В ясные дни этот Уральский хребет виделся как будто
очень близко, так что не усталым детским взором просматривалось каждое дерево
на склоне, а в туман и в дождь хребет отдалялся и казался недосягаемым.
В сознании мальчика рисовалась картинка: вот они
пойдут на эту брусничную гору, которая, конечно, ничуть не выше гор за
деревней… И найдут маму.
И вот как-то рано утром Вазих
растормошил братишку, крепко спавшего на перинах:
— Вставай, жопоногий.
Пойдем к маме.
— Я кушать хочу, — отозвался Айнур.
— Придем к маме, она даст нам хлебушка. Опять
описался… Вставай!
Когда потеплело, они оба ходили уже босиком, и ноги
у них были в цыпках, которые трескались и кровоточили. А зимой Вазих ходил в больших ботинках, оставшихся от отца, а
младший — в больших маминых сарыках, хотя он редко
выходил на снег. Но к маме надо было идти босиком, потому что босиком быстрее
добежишь. Вазих надел старый отцовский пиджак,
который можно было носить и как пальто. А на Айнуре
были только рубашонка и пропахшие мочой штанишки. Перед войной у них была сшитая
для них одежонка, но они давно выросли из нее…
Никто не видел или не обратил внимания, как два
мальчика прошли по деревне и вышли на дорогу, ведущую
в сторону гор. Утро было солнечное, прозрачное, и горная гряда виделась
близкой: побежишь — и ты там. Хотелось есть. После вчерашних нескольких глотков
молока, принесенного тетей Таскирой, они ничего не
ели. Вазих отходил от дороги и искал в траве и в
кустах что-нибудь съедобное, но из прошлогодней сухой травы и сопревшей палой
листвы ничего съедобного еще не выросло.
Пройдя мимо невысоких каменистых холмов и по
пустынным полянам, они близко к полудню увидели лесистый склон. Напившись из
ручья, еще долго шли к подножию, где дорога незаметно пошла вверх. А когда
брели по крутому склону, небо над горами потемнело от облаков, нанесенных
холодными ветрами. Айнур хныкал и говорил, что не
хочет идти к маме, хочет домой. Вазих, взяв братика
за руку, тащил его почти волоком и ругался:
— Шевели ногами, жопоногий!
Хочешь ползти на попе, как ползал, когда маленький был?!

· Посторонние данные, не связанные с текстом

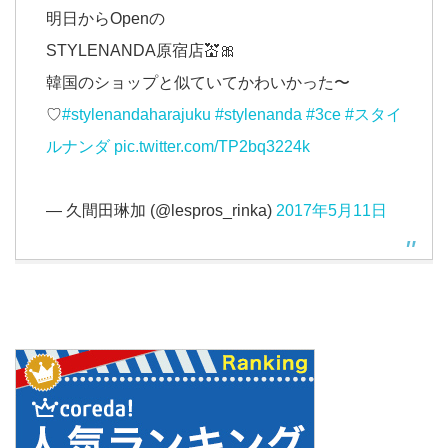
明日からOpenの
STYLENANDA原宿店💒🎀
韓国のショップと似ていてかわいかった〜
♡
#stylenandaharajuku
#stylenanda
#3ce
#スタイ
ルナンダ
pic.twitter.com/TP2bq3224k
— 久間田琳加 (@lespros_rinka)
2017年5月11日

— Не хочу идти к маме, хочу домой! — повторял малыш.
И плакал, плакал не переставая.
Стал моросить холодный дождь.
Пока добрались до вершины, стало смеркаться. Айнур весь обмяк, плакал и пытался сесть или лечь на
дорогу. Надеясь добрести до Арши засветло, Вазих волок его дальше. И тут его осенило: надо бежать
дальше под гору и добежать до этой Арши, но с Айнуром не добежишь. Лучше его оставить на горе и вернуться
за ним вместе с мамой. От отвел братика в сторону от
дороги, посадил под лапы высокой ели:
— Посиди вот здесь. Я добегу до мамы, и мы за тобой
придем.
— Я хочу домой! — хныкал мальчик.
Оставив братика под елью, Вазих
пустился бегом по склону, как он считал, в сторону Арши.
Мокрые холодные камни жгли босые пятки, от ударов о камни саднило пальцы ног.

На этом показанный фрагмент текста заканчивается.